TitleRisks associated with cryopreservation: a survey of assisted conception units in the UK and Ireland.
Publication TypeJournal Article
Year of Publication2008
AuthorsTomlinson M, Morroll D
JournalHum Fertil (Camb)
Pagination33 - 42
Date PublishedMar
Accession Number18320438
KeywordsAccidents, Occupational, Cryopreservation, Embryology, Equipment Contamination, Equipment Failure, Female, Fertilization in Vitro, Great Britain, Humans, Ireland, Male, Nitrogen, Questionnaires, Risk Assessment, Semen Preservation, Specimen Handling

A number of recent, high-profile incidents involving loss or damage to cryopreserved material held in IVF units or sperm storage centres have highlighted the need for centres to carefully review their cryostorage practice and take action.

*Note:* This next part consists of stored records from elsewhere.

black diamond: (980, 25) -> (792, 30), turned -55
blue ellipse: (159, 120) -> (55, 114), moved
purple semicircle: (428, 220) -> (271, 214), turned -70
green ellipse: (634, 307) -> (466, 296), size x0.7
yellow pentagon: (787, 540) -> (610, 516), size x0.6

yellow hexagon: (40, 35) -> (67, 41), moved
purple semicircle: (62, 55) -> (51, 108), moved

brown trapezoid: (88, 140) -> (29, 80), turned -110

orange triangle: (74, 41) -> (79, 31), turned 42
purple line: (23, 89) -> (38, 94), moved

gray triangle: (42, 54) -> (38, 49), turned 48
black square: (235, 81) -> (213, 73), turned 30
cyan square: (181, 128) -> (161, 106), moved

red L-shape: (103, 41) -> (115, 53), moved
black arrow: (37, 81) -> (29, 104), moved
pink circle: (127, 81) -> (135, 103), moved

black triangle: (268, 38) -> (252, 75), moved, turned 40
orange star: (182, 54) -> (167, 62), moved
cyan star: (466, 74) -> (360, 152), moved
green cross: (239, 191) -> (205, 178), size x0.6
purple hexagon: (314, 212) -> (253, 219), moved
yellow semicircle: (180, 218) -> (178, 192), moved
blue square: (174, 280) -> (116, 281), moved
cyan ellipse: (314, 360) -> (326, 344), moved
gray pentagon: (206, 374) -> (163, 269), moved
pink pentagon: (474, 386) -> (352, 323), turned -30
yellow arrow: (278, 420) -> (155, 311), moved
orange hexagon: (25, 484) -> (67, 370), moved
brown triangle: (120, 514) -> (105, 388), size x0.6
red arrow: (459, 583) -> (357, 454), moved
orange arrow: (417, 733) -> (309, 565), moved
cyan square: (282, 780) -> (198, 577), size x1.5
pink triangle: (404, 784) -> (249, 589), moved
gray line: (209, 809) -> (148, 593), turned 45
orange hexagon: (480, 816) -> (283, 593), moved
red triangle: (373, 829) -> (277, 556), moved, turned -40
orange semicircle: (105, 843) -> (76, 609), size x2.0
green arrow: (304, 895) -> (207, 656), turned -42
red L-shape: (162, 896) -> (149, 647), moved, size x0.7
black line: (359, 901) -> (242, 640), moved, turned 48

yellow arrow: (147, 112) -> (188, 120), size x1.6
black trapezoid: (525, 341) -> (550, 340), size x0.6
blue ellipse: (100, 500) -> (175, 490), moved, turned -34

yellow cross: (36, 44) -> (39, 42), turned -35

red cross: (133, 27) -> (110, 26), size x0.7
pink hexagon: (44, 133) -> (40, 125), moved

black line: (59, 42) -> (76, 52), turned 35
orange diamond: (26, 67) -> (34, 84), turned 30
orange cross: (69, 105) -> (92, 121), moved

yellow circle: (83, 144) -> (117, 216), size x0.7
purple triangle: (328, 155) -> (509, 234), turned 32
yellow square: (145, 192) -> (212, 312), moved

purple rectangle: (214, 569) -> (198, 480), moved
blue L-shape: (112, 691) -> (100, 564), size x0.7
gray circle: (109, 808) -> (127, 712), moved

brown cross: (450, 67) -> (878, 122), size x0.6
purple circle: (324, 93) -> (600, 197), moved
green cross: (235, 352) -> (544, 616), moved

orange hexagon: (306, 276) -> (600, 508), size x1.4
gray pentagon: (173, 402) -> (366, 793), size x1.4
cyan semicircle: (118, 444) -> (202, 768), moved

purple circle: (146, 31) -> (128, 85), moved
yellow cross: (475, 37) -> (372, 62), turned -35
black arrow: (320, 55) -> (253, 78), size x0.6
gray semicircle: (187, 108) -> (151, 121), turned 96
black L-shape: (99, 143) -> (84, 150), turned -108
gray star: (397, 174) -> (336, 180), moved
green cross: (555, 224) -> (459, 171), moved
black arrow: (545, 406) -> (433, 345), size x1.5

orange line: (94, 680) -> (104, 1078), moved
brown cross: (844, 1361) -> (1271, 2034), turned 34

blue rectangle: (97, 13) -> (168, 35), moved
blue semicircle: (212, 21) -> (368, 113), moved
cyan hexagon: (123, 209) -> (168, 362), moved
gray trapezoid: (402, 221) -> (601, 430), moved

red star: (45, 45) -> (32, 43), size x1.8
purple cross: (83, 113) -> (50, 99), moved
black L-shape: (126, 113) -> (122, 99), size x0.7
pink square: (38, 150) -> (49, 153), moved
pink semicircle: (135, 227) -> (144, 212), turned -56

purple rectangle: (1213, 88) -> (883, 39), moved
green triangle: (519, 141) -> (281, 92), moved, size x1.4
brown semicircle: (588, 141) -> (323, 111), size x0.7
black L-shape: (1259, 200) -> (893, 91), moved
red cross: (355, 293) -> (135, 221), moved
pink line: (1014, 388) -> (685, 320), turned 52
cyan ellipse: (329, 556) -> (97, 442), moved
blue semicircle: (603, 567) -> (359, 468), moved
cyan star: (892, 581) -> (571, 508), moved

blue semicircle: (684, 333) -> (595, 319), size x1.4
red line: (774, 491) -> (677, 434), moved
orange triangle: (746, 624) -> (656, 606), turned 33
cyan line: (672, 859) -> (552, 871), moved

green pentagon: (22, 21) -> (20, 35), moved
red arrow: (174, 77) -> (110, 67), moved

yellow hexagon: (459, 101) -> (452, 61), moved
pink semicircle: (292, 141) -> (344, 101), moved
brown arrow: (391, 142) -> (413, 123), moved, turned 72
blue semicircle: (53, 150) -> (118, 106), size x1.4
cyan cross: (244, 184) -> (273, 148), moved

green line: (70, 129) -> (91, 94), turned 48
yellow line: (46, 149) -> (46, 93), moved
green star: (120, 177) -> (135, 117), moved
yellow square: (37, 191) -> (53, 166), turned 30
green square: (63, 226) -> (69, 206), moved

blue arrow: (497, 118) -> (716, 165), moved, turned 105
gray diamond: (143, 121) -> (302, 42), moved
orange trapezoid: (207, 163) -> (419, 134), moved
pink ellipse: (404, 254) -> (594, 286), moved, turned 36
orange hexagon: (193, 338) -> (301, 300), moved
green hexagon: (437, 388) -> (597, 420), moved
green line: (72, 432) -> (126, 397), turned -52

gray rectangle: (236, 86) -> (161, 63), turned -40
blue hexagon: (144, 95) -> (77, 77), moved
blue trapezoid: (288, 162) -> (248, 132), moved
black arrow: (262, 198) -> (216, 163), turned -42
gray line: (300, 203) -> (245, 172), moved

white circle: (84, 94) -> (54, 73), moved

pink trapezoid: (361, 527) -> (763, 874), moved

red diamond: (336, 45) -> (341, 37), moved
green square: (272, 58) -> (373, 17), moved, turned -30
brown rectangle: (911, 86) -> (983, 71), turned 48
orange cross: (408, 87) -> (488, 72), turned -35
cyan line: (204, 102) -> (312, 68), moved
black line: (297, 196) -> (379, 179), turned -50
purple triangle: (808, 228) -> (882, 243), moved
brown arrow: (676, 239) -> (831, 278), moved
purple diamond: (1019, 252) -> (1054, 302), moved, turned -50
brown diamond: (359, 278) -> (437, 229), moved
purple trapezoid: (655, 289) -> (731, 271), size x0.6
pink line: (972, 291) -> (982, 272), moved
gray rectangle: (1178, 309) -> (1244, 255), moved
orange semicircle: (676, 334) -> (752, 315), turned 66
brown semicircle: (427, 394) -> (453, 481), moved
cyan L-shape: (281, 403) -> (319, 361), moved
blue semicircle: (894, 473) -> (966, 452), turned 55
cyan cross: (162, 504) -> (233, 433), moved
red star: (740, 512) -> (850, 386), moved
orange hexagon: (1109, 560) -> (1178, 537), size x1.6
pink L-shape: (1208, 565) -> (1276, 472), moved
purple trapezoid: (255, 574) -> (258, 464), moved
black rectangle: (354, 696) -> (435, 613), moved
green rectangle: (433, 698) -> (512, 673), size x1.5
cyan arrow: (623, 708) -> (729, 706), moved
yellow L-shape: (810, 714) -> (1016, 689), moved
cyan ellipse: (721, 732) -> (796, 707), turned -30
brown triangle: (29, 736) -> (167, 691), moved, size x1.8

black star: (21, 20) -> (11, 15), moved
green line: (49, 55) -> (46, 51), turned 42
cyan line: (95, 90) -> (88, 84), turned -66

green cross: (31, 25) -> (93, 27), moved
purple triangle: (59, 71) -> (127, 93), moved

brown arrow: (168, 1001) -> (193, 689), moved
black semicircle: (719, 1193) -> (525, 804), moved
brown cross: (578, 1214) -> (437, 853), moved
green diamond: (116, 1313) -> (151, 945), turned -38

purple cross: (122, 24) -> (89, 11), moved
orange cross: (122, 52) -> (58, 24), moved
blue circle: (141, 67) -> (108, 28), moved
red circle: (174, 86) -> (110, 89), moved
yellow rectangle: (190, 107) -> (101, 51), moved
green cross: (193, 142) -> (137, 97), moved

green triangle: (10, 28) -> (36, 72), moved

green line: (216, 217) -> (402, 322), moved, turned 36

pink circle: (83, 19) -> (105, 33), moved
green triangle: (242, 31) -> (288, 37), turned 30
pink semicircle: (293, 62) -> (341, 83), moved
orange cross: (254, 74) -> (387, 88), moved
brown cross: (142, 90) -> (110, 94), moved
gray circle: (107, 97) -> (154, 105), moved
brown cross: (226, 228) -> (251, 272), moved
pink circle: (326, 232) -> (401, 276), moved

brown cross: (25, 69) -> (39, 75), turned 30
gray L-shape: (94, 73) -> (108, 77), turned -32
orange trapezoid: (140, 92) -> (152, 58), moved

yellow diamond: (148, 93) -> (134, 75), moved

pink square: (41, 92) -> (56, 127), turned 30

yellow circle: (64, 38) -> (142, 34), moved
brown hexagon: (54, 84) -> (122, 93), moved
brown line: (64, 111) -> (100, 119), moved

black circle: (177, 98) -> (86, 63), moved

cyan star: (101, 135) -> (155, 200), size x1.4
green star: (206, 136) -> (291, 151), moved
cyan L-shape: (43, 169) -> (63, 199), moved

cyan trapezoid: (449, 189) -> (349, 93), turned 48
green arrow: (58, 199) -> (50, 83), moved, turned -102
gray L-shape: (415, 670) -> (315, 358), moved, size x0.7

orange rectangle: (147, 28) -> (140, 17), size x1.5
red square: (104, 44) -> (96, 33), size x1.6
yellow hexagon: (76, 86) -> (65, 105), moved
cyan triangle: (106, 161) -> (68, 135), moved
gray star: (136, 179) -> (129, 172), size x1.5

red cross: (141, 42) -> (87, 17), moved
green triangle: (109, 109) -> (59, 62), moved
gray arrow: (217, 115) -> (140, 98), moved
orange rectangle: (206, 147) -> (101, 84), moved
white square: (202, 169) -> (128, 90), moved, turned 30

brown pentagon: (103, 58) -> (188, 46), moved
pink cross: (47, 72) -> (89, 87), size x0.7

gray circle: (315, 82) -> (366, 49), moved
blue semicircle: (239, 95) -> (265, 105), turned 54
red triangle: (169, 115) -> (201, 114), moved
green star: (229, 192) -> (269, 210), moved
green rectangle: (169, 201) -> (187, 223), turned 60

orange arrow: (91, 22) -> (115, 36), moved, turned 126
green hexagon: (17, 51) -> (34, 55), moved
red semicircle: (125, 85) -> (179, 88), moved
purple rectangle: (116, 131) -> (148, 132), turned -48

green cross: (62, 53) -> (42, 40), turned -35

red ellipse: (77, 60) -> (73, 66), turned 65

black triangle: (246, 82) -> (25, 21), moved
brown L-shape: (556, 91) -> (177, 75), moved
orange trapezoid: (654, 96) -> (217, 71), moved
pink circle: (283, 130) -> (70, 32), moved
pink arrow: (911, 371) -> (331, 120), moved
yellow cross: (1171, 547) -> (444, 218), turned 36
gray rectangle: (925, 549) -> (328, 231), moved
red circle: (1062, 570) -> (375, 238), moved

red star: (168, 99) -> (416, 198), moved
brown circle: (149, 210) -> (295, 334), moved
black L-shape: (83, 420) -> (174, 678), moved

Critical disasters involving lost or damaged patient material, although high profile, are still thought to be rare, and there has been concern that we should ensure that any response is proportionate to risk. However, as no regulators, manufacturers or similar professional disciplines have collected information in the long term, our knowledge of the true incidence of such adverse events is extremely poor. Recognizing the need for some solid data, the UK Association of Clinical Embryologists (ACE) conducted a survey on the subject, at its joint meeting with the Association of Irish Clinical Embryologists (ICE) (January, 2006). Questions were asked in relation to the risk of: injury to personnel; and potential loss of and potential damage to stored material. The number of serious and not so serious adverse events/situations relating to both staff and sample safety are discussed in detail. The incidence of problems was certainly higher than we had imagined; the lack of general training and awareness amongst our staff is a serious cause for concern, and appears to leave the industry vulnerable. Moreover, the survey highlighted the need for a coordinated approach to the collection of more detailed information both prospectively and retrospectively. Regulators, manufacturers, allied professional bodies and, more importantly, centres should be encouraged to share both recent and historic data relating to adverse events, in order that accurate risk assessments can be made in future.